Jede Regel in der Liste kann über die Spalte „Aktionen“ bearbeitet oder gelöscht werden. Verwenden Sie die Option „Aktiv“, um einzelne Regeln zu aktivieren oder zu deaktivieren, ohne sie zu löschen.
Kombinationsregeln werden der Reihe nach ausgewertet, wobei die erste zutreffende Regel Vorrang hat. Platzieren Sie spezifischere Regeln (z. B. eine bestimmte ASN auf einem bestimmten Pfad zulassen) vor allgemeineren Regeln (z. B. ein ganzes Land blockieren).
Anwendungsfälle und Beispiele für Kombinationsregeln
Kombinationsregeln sind besonders nützlich, wenn kein einzelner Filter spezifisch genug ist. Einige typische Anwendungsfälle:
Einen bekannten Crawler anhand der ASN auf die Whitelist setzen
Ziel: Den Traffic von Googlebot ungehindert durchlassen, auch wenn andere Regeln ihn andernfalls blockieren würden.
Einrichtung: Aktion Zulassen / Whitelist, IP/ASN as15169, User-Agent googlebot. Platzieren Sie diese Regel über allen blockierenden Regeln.
Einen Endpunkt auf POST-Anfragen beschränken
Ziel: Ein API-Endpunkt sollte nur POST-Anfragen akzeptieren; alles andere ist unerwünscht.
Einrichtung: Aktion Block mit Fehlerseite (HTTP 456), Pfad /api/submit, Methode GET, PUT, DELETE, PATCH, HEAD, OPTIONS. Anfragen, die den POST-Methoden verwenden, sind davon nicht betroffen und werden wie gewohnt fortgesetzt.
Ein Land auf einem heiklen Weg herausfordern
Ziel: Normales Surfen aus einem Land zulassen, aber jeden Zugriff auf das Admin-Panel blockieren.
Einrichtung: Aktion CAPTCHA-Überprüfung (Proof of Work), Geo cz, Pfad /admin/login.
Einen bekannten Angriffsfingerabdruck unbemerkt hinterlassen
Ziel: Datenverkehr, der einem bei einem früheren Angriff beobachteten JA4-Fingerabdruck entspricht, zu blockieren, ohne dem Angreifer Rückmeldung zu geben.

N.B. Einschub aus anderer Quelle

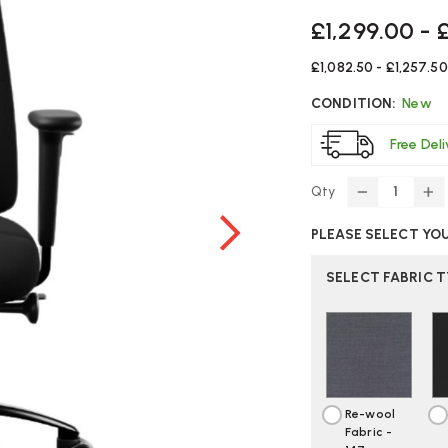
£1,299.00 - 
£1,082.50 - £1,257.50
CONDITION:
New
Free Del
Qty
DECREASE
IN
QUANTITY
Q
PLEASE SELECT YO
OF
O
RH
RH
LOGIC
LO
SELECT FABRIC 
200
2
/
/
220
22
OFFICE
OF
CHAIR
CH
|
|
CREATE
CR
Re-wool
YOUR
Y
Fabric -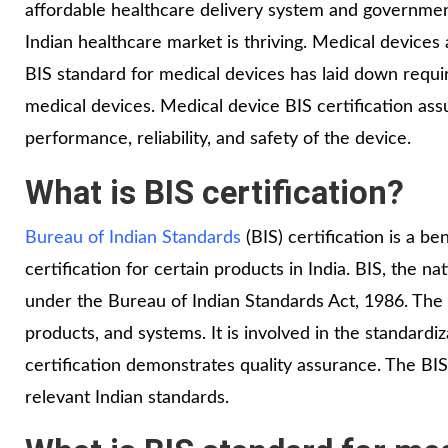
affordable healthcare delivery system and governme
Indian healthcare market is thriving. Medical devices
BIS standard for medical devices has laid down requir
medical devices. Medical device BIS certification ass
performance, reliability, and safety of the device.
What is BIS certification?
Bureau of Indian Standards
(BIS) certification is a ben
certification for certain products in India. BIS, the n
under the Bureau of Indian Standards Act, 1986. The B
products, and systems. It is involved in the standardiza
certification demonstrates quality assurance. The BIS
relevant Indian standards.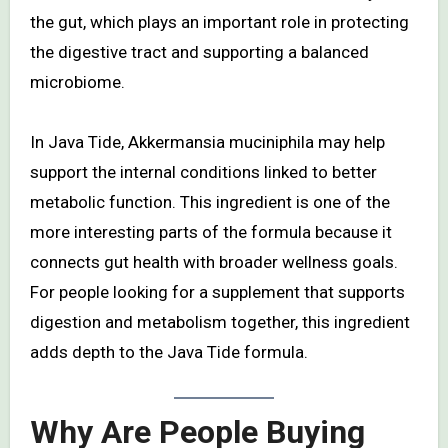
the gut, which plays an important role in protecting
the digestive tract and supporting a balanced
microbiome.
In Java Tide, Akkermansia muciniphila may help
support the internal conditions linked to better
metabolic function. This ingredient is one of the
more interesting parts of the formula because it
connects gut health with broader wellness goals.
For people looking for a supplement that supports
digestion and metabolism together, this ingredient
adds depth to the Java Tide formula.
Why Are People Buying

Einrichtung: Aktion Stillschweigend blockieren (Datenverkehr verwerfen), JA4 t13d1516h2_8daaf6152771_....
FAQ
Was passiert, wenn ich die WAF deaktiviere?
Nur der WAF-Regelsatz ist deaktiviert. Der KI-Modus, Filter, GeoIP und Kombinationsregeln laufen weiterhin. Ihre Domain ist nach wie vor geschützt, allerdings ohne signaturbasierte Regeln auf Anwendungsebene – daher empfehlen wir, die WAF nur vorübergehend zu deaktivieren, beispielsweise während der Behebung eines Fehlalarms.

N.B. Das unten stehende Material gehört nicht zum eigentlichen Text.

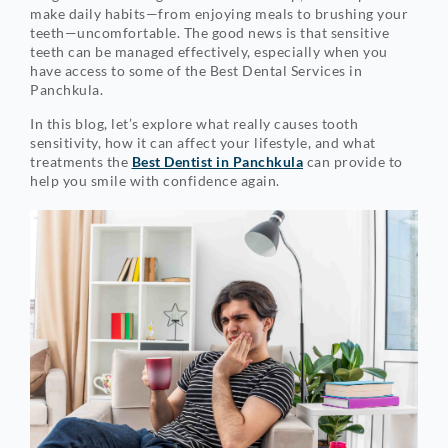
make daily habits—from enjoying meals to brushing your
teeth—uncomfortable. The good news is that sensitive
teeth can be managed effectively, especially when you
have access to some of the Best Dental Services in
Panchkula.
In this blog, let’s explore what really causes tooth
sensitivity, how it can affect your lifestyle, and what
treatments the
Best Dentist in Panchkula
can provide to
help you smile with confidence again.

Wann sollte ich Basic WAF anstelle von Advanced WAF verwenden?
Verwenden Sie den Basis-WAF nur, wenn der erweiterte Regelsatz bei einer legitimen Anwendung Fehlalarme auslöst, die Sie an der Quelle nicht anpassen können. Der Basis-Regelsatz ist konservativer und wendet nur die Kernregeln an. Für die meisten Websites und APIs ist der standardmäßige erweiterte WAF die richtige Wahl.
Wie funktioniert die Reihenfolge der Regeln?
Kombinationsregeln werden von oben nach unten ausgewertet, wobei die erste übereinstimmende Regel Vorrang hat. Platzieren Sie spezifische Regeln (wie Zulassungsregeln für als unbedenklich eingestufte Crawler oder vertrauenswürdige IP-Adressen) ganz oben in der Liste und allgemeinere Regeln (wie landesweite Sperren oder pauschale Ablehnungen) darunter.
Muss ich jedes Feld in einer Kombinationsregel ausfüllen?
Nein. Jedes leer gelassene Feld fungiert als Platzhalter. Eine Regel, bei der nur „Geo = cz“ festgelegt ist, trifft auf den gesamten Datenverkehr aus Tschechien zu, unabhängig von IP-Adresse, Pfad, User-Agent, Methode oder Version. Damit eine Regel ausgelöst wird, müssen alle ausgefüllten Felder übereinstimmen.
Kann ich einen Wert in einer Kombinationsregel verneinen?
Ja. Felder, die durch Kommas getrennte Listen akzeptieren (wie z. B. IP/ASN), unterstützen die Negation mit einem ! Präfix – zum Beispiel, as12345, !as55789 stimmt mit AS12345 überein, schließt jedoch AS55789 ausdrücklich aus.
Inwiefern unterscheiden sich Kombinationsregeln von Filtern?
Filter werden jeweils auf eine einzelne Dimension angewendet (eine IP-Liste, eine ASN-Liste, eine User-Agent-Liste usw.). Kombinierte Regeln vereinen mehrere Dimensionen in einer einzigen Regel, sodass Sie Bedingungen wie „nur diese ASN, nur auf diesem Pfad, nur mit dieser Methode“ festlegen können, was mit einem einzelnen Filter nicht möglich ist.
Kann die AUTO-KI für Kombinationsregeln deaktiviert werden?
Nein. Die AUTO-KI ist immer aktiviert und läuft parallel zu Ihren benutzerdefinierten Kombinationsregeln. Sie können im benutzerdefinierten Modus eigene Regeln hinzufügen, die KI lässt sich jedoch nicht deaktivieren.